1 Corinthians 15:35 — What kind of body will we have?

Postby Benjamin » Sun May 06, 2018 7:30 pm

What kind of body do people have when they go to heaven?

What kind of body do people have when they go to heaven?

Do people who die of old age get their young bodies back?

Or are there just disembodied souls floating around in an immaterial world?
Benjamin
 

Re: 1 Corinthians 15:35 — What kind of body will we have?

Postby jimwalton » Tue Aug 07, 2018 7:39 pm

If we're going with what the Bible says, we're certainly not going to be disembodied souls floating around in an immaterial world. One of the important repercussions of Jesus's resurrection is to show that resurrection would be physical, not just disembodied floating as the Jews, Romans, and Greeks presumed. So we know it's not that.

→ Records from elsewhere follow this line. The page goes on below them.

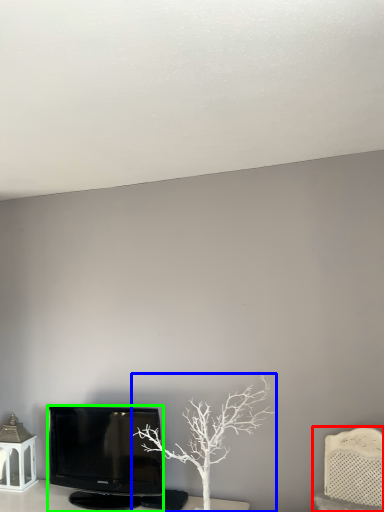 Question: Which is farther away from furniture (highlighted by a red box)? tree (highlighted by a blue box) or television (highlighted by a green box)?

Choices:
 (A) tree
 (B) television

Answer: (B) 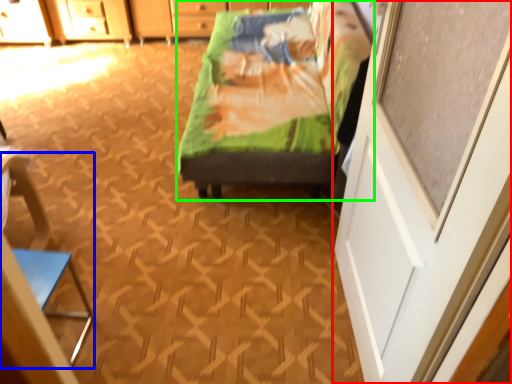 Question: Which object is positioned closest to screen door (highlighted by a red box)? Select from armchair (highlighted by a blue box) and furniture (highlighted by a green box).

Choices:
 (A) armchair
 (B) furniture

Answer: (B) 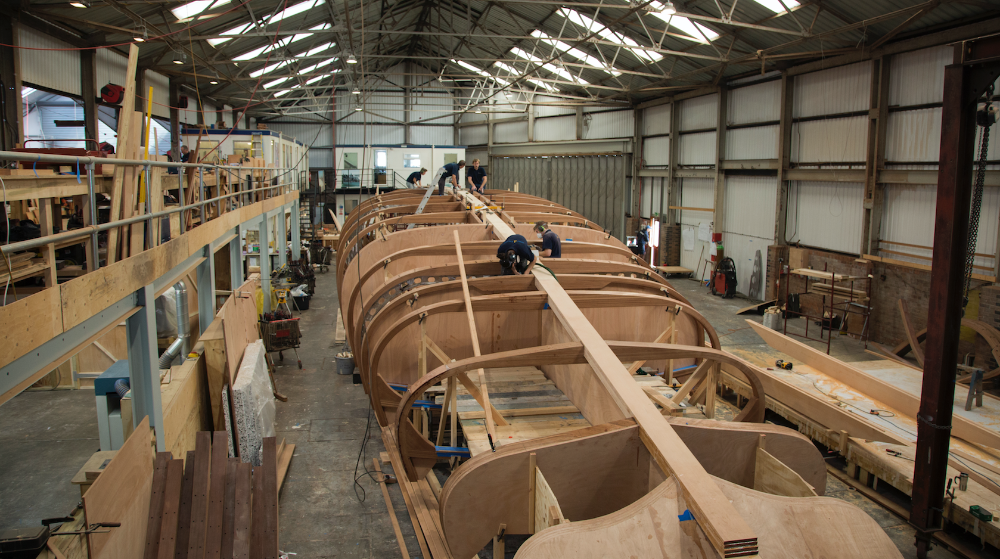 Where is `window`? window is located at coordinates (54, 137), (124, 127).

1 Corinthians 15.35-50 is addressing the very question you are asking. We learn there that the resurrection body ("when they go to heaven") will be a heavenly body, but will still have a physical aspect to it. He's not thinking of the heavenly body as being "clothed with light" or like a soul in an astral home or anything like that. It will be a body, all right, but unable to deteriorate or die. It will have capabilities the present body knows nothing of.

We get a clue from the resurrection body of Jesus. It was a body just like the one he had before, but qualitatively different. He was apparently more real than our earth because it seems he could walk through doors as if they weren't even there. But he could eat food just like before, so he wasn't a ghost.

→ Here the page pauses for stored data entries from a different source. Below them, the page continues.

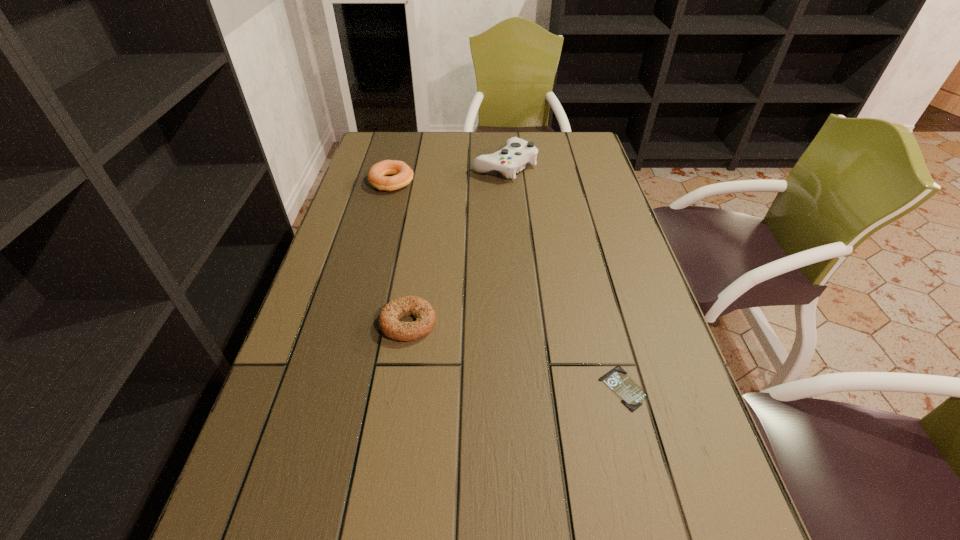 You are a GUI agent. You are given a task and a screenshot of the screen. Output one action in this format:
    pyautogui.click(x=<x>, y=<y>)
    Task: Click on the empty space between the nearer bagel and the nearest object
    
    Given the screenshot: What is the action you would take?
    pyautogui.click(x=516, y=356)

Where is `free spot between the nearer bagel and the second tallest object`? free spot between the nearer bagel and the second tallest object is located at coordinates (400, 253).

Identify the location of free space between the second nearest object and the taller bagel. (400, 253).

The height and width of the screenshot is (540, 960). I want to click on unoccupied position between the second object from right to left and the farther bagel, so click(x=448, y=174).

You are a GUI agent. You are given a task and a screenshot of the screen. Output one action in this format:
    pyautogui.click(x=<x>, y=<y>)
    Task: Click on the vacant area that lies between the farther bagel and the tallest object
    This screenshot has width=960, height=540.
    Given the screenshot: What is the action you would take?
    pyautogui.click(x=448, y=174)

What are the coordinates of `empty space that is in between the shorter bagel and the taller bagel` in the screenshot? It's located at (400, 253).

Find the location of a particular element. This screenshot has width=960, height=540. vacant space in between the second shortest object and the second object from right to left is located at coordinates (456, 245).

The image size is (960, 540). I want to click on free point between the farther bagel and the control, so click(448, 174).

What are the coordinates of `unoccupied position between the nearest object and the control` in the screenshot? It's located at (564, 277).

At what (x,y) coordinates should I click in order to perform the action: click on the closest object relative to the second tallest object. Please return your answer as a coordinate pair (x, y). The width and height of the screenshot is (960, 540). Looking at the image, I should click on (517, 152). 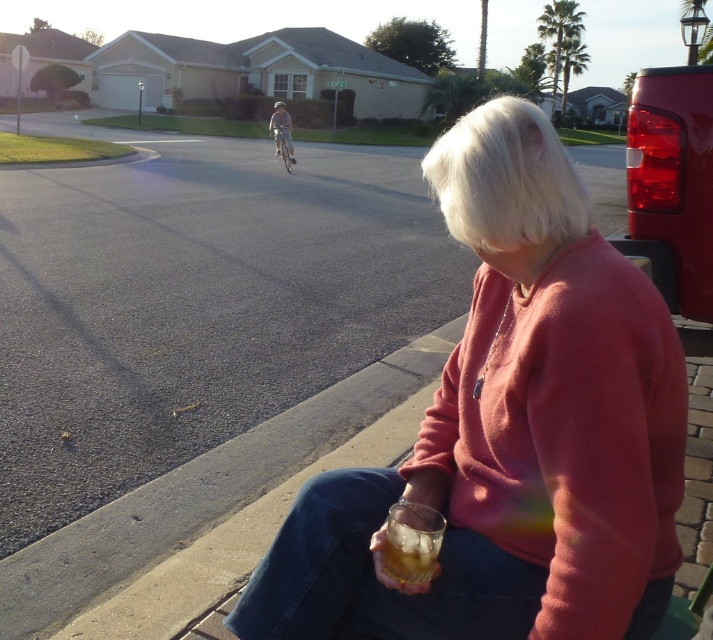 Is point (309, 582) positioned before point (426, 548)?

No, it is not.

Between pink matte sweater at lower right and translucent glass at lower center, which one is positioned higher?

pink matte sweater at lower right is above.

Who is more forward, (448, 422) or (394, 580)?

Point (394, 580) is in front.

The width and height of the screenshot is (713, 640). What are the coordinates of `pink matte sweater at lower right` in the screenshot? It's located at (508, 433).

The Bible doesn't tell us much else. I tend to think that we will be our ideal selves. (You wanted to know if we got our young bodies back.). Heaven is portrayed by the Bible as the ideal state. For instance, Revelation 7.16 illustrates it by saying they will never hunger or thirst; the sun will not beat down on them, nor any scorching heat. Hunger and thirst are typical and common sources of suffering, and the image being portrayed is that there will not be any kind of suffering. I could say with confidence that people will not be crippled or blind (or autistic or schizophrenic) in heaven. When Jesus was on earth he was showing us what the kingdom of heaven would be like, and he healed cripples so they could walk, made the blind see, and the deaf to hear. The message behind those healings is that God is a God of wholeness and life, leading me to extrapolate with confidence that in heaven there will be no unwholeness.

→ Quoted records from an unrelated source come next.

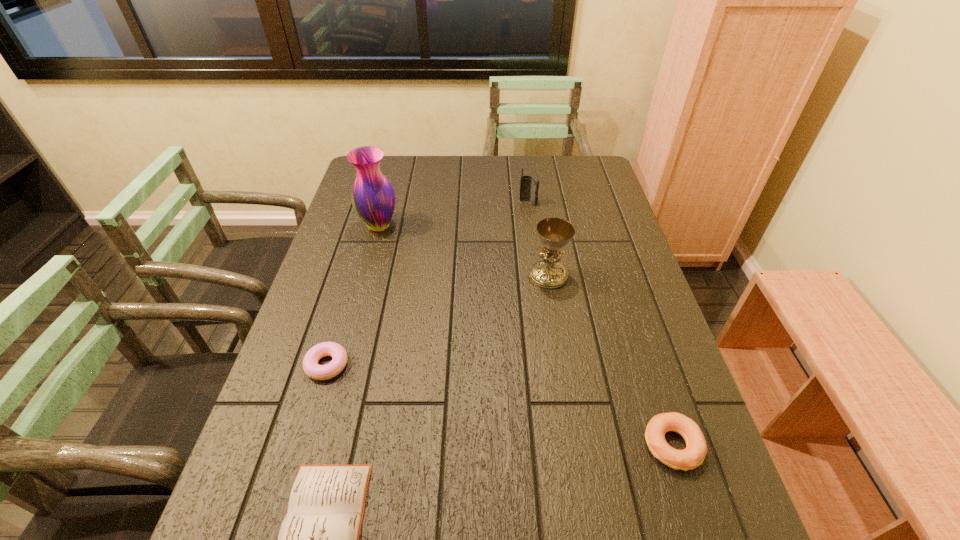 Identify the location of vacant point located 0.140m on the front of the vase. (368, 269).

Where is `free space located on the back of the second tallest object`? The width and height of the screenshot is (960, 540). free space located on the back of the second tallest object is located at coordinates (541, 235).

Identify the location of free space located on the keyboard of the fourth shortest object. The height and width of the screenshot is (540, 960). (540, 290).

Locate an element on the screen. This screenshot has height=540, width=960. vacant point located on the left of the third shortest object is located at coordinates (506, 446).

Identify the location of free space located 0.310m on the right of the fifth tallest object. Image resolution: width=960 pixels, height=540 pixels. 480,364.

The width and height of the screenshot is (960, 540). Identify the location of vase present at the left edge. (373, 198).

Where is `doughnut that is at the left edge`? doughnut that is at the left edge is located at coordinates (311, 367).

You are a GUI agent. You are given a task and a screenshot of the screen. Output one action in this format:
    pyautogui.click(x=<x>, y=<y>)
    Task: Click on the object located in the right edge section of the desktop
    
    Given the screenshot: What is the action you would take?
    click(693, 455)

The image size is (960, 540). Identify the location of free region at the far edge of the desktop. (438, 186).

Where is `vacant point at the left edge`? vacant point at the left edge is located at coordinates (379, 243). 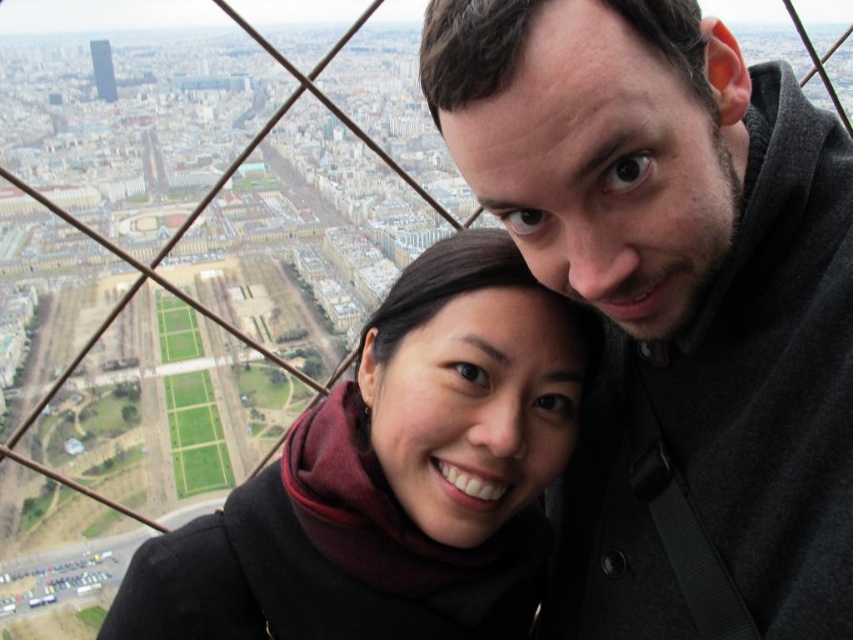 You are a photographer trying to capture a photo of both the point at (839, 547) and the point at (436, 499) in the scene. Which point should you focus on first to ensure both are in sharp focus?

You should focus on point (839, 547) first because it is closer to the camera than point (436, 499), ensuring both points will be in focus when using a proper depth of field.

You are a photographer trying to capture the scene from the top of the Eiffel Tower. You notice the dark gray sweater at upper right. Can you estimate its position relative to the center of the image using the coordinate system provided?

The dark gray sweater at upper right is located at point 0.475 on the x axis and 0.790 on the y axis, so it is positioned to the right and above the center of the image. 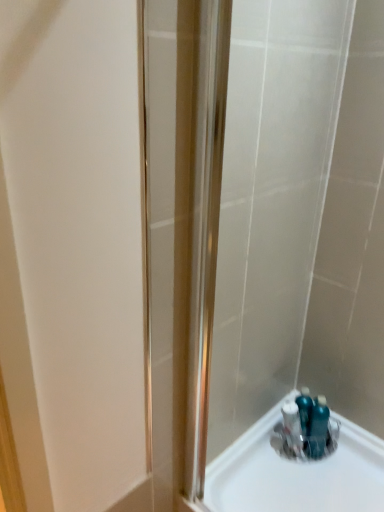 Locate an element on the screen. blank area to the left of blue glossy bottles at bottom right, the 2th sink in the left-to-right sequence is located at coordinates (276, 461).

Lastly, when Jesus rose from the dead, he had been beaten so severely that his body was virtually if not literally destroyed. But in his resurrection body he was whole, not limping (or anything else). The bodies we have here on earth will be changed (1 Cor. 15.35-58, esp. 51). One thing in specific we are told is that they may be buried in weakness (a word that also means sickness or illness as well as weakness), but they will be raised in power (a word that also means capability). 1 Cor. 15.49 says that we will no longer be like we were on earth, but we will be more like the resurrection body of Jesus.